Cassava / Mandioca
The origin of domesticated cassava probably happened 10,000 years ago in west-central Brazil, but its first evidence of cultivation appears in El Salvador 1,400 years ago. Cassava rapidly became a staple food of the native populations of northern South America, southern Mesoamerica, and the Taino people in the Caribbean islands, who grew it using a high-yielding form of shifting agriculture by the time of European contact in 1492. Cassava was a staple food of pre-Columbian peoples in the Americas and is often portrayed in indigenous art.

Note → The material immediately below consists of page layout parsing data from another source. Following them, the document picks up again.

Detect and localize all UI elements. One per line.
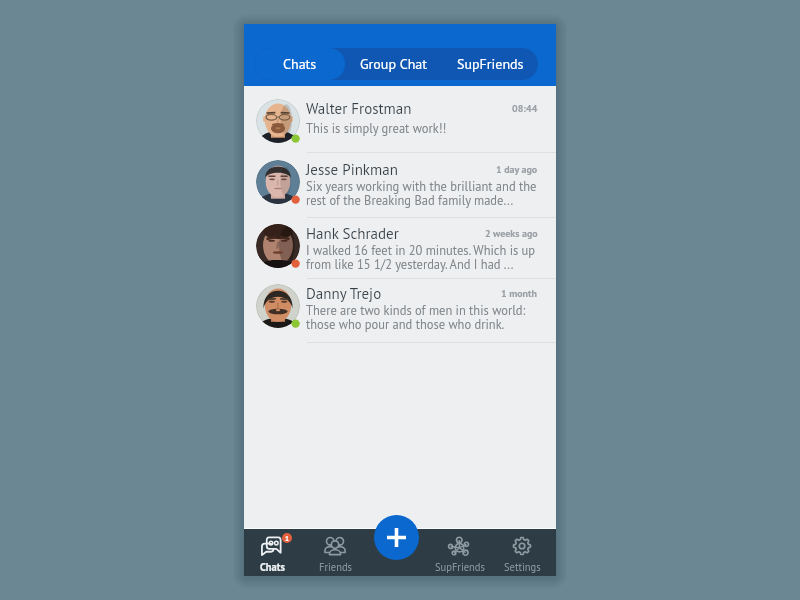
staticText: There are two kinds of men in this world…: [306, 302, 526, 332]
staticText: 1 month: [501, 287, 538, 300]
staticText: Group Chat: [360, 55, 428, 73]
staticText: Chats: [283, 55, 317, 73]
button[interactable]: Walter Frostman: [244, 86, 556, 153]
button[interactable]: SupFriends: [428, 529, 492, 576]
staticText: 2 weeks ago: [485, 227, 538, 240]
staticText: This is simply great work!!: [306, 120, 447, 136]
staticText: 1 day ago: [496, 163, 538, 176]
button[interactable]: Friends: [303, 529, 367, 576]
staticText: I walked 16 feet in 20 minutes. Which is…: [306, 242, 536, 272]
staticText: Danny Trejo: [306, 284, 501, 303]
staticText: 08:44: [512, 102, 538, 115]
staticText: Six years working with the brilliant and…: [306, 178, 537, 208]
staticText: Walter Frostman: [306, 99, 512, 118]
button[interactable]: New chat: [374, 515, 419, 560]
staticText: SupFriends: [435, 560, 485, 574]
staticText: Jesse Pinkman: [306, 160, 496, 179]
staticText: 1: [285, 534, 289, 543]
button[interactable]: Danny Trejo: [244, 279, 556, 343]
staticText: Friends: [319, 560, 352, 574]
staticText: Chats: [260, 560, 285, 574]
button[interactable]: 1: [240, 529, 304, 576]
button[interactable]: Chats: [255, 48, 345, 80]
staticText: SupFriends: [457, 55, 524, 73]
button[interactable]: Settings: [490, 529, 554, 576]
staticText: Hank Schrader: [306, 224, 485, 243]
button[interactable]: SupFriends: [443, 48, 538, 80]
staticText: Settings: [504, 560, 541, 574]
button[interactable]: Hank Schrader: [244, 218, 556, 279]
button[interactable]: Jesse Pinkman: [244, 153, 556, 218]
button[interactable]: Group Chat: [345, 48, 443, 80]
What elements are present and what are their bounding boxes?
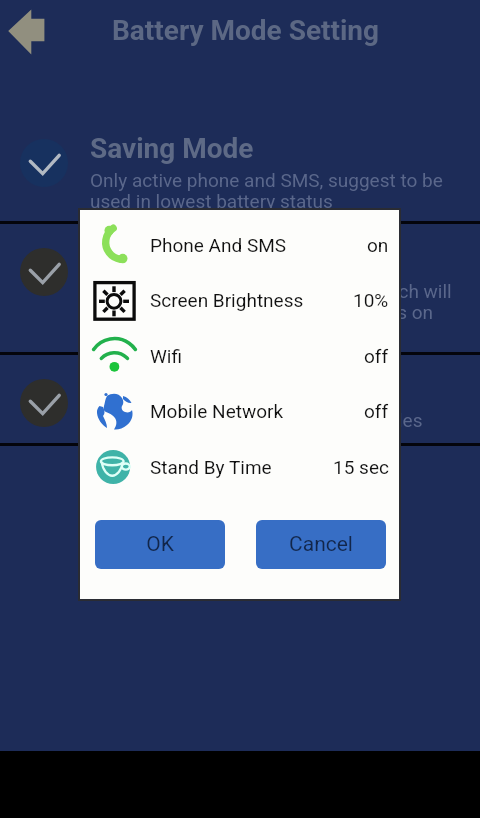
- button[interactable]: Stand By Time: [80, 439, 399, 495]
- staticText: OK: [146, 532, 174, 557]
- staticText: Screen Brightness: [150, 289, 304, 311]
- button[interactable]: Mobile Network: [80, 383, 399, 439]
- staticText: Only active phone and SMS, suggest to be…: [90, 169, 443, 212]
- staticText: Phone And SMS: [150, 234, 287, 256]
- staticText: Close all functions except phone which w…: [90, 280, 452, 323]
- button[interactable]: Saving Mode: [0, 113, 480, 203]
- button[interactable]: User Define: [0, 356, 480, 446]
- staticText: Saving Mode: [90, 132, 254, 165]
- staticText: You can define your own battery modes: [90, 409, 423, 431]
- staticText: off: [364, 345, 389, 367]
- staticText: Battery Mode Setting: [112, 14, 380, 47]
- staticText: Sleep Mode: [90, 243, 239, 276]
- staticText: 15 sec: [333, 456, 389, 478]
- staticText: on: [367, 234, 389, 256]
- button[interactable]: Cancel: [256, 520, 386, 569]
- staticText: User Define: [90, 375, 237, 408]
- button[interactable]: OK: [95, 520, 225, 569]
- button[interactable]: Sleep Mode: [0, 224, 480, 314]
- button[interactable]: Phone And SMS: [80, 217, 399, 273]
- staticText: off: [364, 400, 389, 422]
- staticText: Stand By Time: [150, 456, 272, 478]
- staticText: Mobile Network: [150, 400, 284, 422]
- button[interactable]: Wifi: [80, 328, 399, 384]
- staticText: Cancel: [289, 532, 353, 557]
- staticText: 10%: [353, 289, 389, 311]
- button[interactable]: Back: [0, 0, 56, 56]
- staticText: Wifi: [150, 345, 183, 367]
- button[interactable]: Screen Brightness: [80, 272, 399, 328]
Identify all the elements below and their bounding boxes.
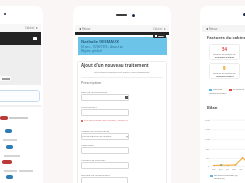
button[interactable] [6,145,41,149]
button[interactable]: Cabinet [25,26,38,30]
button[interactable] [81,177,128,183]
button[interactable] [81,162,129,169]
staticText: Juil [226,168,229,171]
button[interactable]: Nathalie DESMAUX [78,37,167,55]
button[interactable] [0,76,11,81]
staticText: Nathalie DESMAUX [81,39,119,44]
button[interactable]: Menu [0,32,41,45]
staticText: 1 500 [205,128,210,131]
staticText: Les champs marqués d'un étoile * sont ob… [94,71,150,74]
button[interactable]: AIDE [153,34,166,38]
staticText: Factures [213,88,223,91]
other: Menu [33,37,37,40]
staticText: Retour [82,27,91,31]
button[interactable]: Retour [206,27,218,31]
staticText: Régime général [81,49,102,53]
staticText: Nombre de séances* [81,158,106,161]
button[interactable]: Pick date [81,94,129,101]
staticText: Recettes encaissées (€) [214,174,238,177]
button[interactable]: 9 [209,63,240,79]
staticText: AIDE [158,35,164,38]
staticText: Juin [219,168,223,171]
staticText: Prescription [81,80,102,85]
button[interactable]: 54 [209,44,240,60]
staticText: Origine de l'ordonnance [81,129,110,132]
staticText: En attente [233,88,245,91]
staticText: Ajout d'un nouveau traitement [81,62,149,68]
staticText: 1 000 [205,138,210,141]
staticText: 0 [208,165,210,168]
button[interactable] [0,116,41,120]
button[interactable]: Cabinet [153,27,166,31]
staticText: Pathologie [81,143,94,146]
staticText: facturé (€) [214,177,225,180]
staticText: Pas de mention de l'origine [82,135,112,138]
staticText: 63 ans – 15/06/1959 – Assuré au [81,45,124,49]
staticText: Cabinet [153,27,163,31]
button[interactable] [0,90,40,102]
staticText: Si le prescripteur est nouveau, cliquez … [84,119,128,122]
staticText: paiement patient [215,56,235,59]
staticText: Prescripteur* [81,105,97,108]
button[interactable]: Retour [79,27,91,31]
staticText: 54 [222,46,228,52]
button[interactable] [5,129,41,133]
staticText: remboursement [216,75,234,78]
button[interactable] [2,160,41,164]
button[interactable]: Pas de mention de l'origine [81,133,129,140]
staticText: Résumé de l'ordonnance [81,173,110,176]
button[interactable] [81,109,129,116]
button[interactable] [81,147,129,154]
staticText: Mar [212,168,216,171]
staticText: Bilan [207,105,218,111]
staticText: factures en attente de [213,72,236,75]
staticText: 9 [223,65,226,71]
staticText: 2 000 [205,119,210,122]
staticText: Retour [209,27,218,31]
staticText: remboursement [209,92,227,95]
staticText: Sept [232,168,236,171]
staticText: Date de l'ordonnance* [81,90,108,93]
staticText: 150 [206,157,210,160]
staticText: factures en attente de [213,53,236,56]
staticText: Cabinet [25,26,35,30]
staticText: 500 [206,148,210,151]
button[interactable] [6,175,41,179]
staticText: Nov [239,168,243,171]
staticText: Factures du cabinet pour le [207,35,245,41]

As a consequence of the first circumnavigation, cassava was introduced to Asia by Portuguese and Spanish traders, planted in their colonies in Goa, Malacca, Eastern Indonesia, Timor and the Philippines. It was also introduced to Africa by Portuguese traders from Brazil around the same period.
Today cassava is an important staple food both in South East Asia and Africa, replacing native crops in places such like Tanzania and parts of eastern Indonesia. Sometimes described as the “bread of the tropics.” Thailand, Cambodia or Vietnam have developed also starch extraction from cassava and bio-fuel production.
Today Nigeria is the highest producer of cassava worldwide followed by Thailand. Worldwide, 800 million people depend on cassava as their primary food staple. No continent depends as much on root and tuber crops in feeding its population as does Africa. In Ghana, for example, cassava and yams occupy an important position in the agricultural economy and contribute about 46 percent of the agricultural gross domestic product. Cassava accounts for a daily caloric intake of 30 percent in Ghana and is grown by nearly every farming family.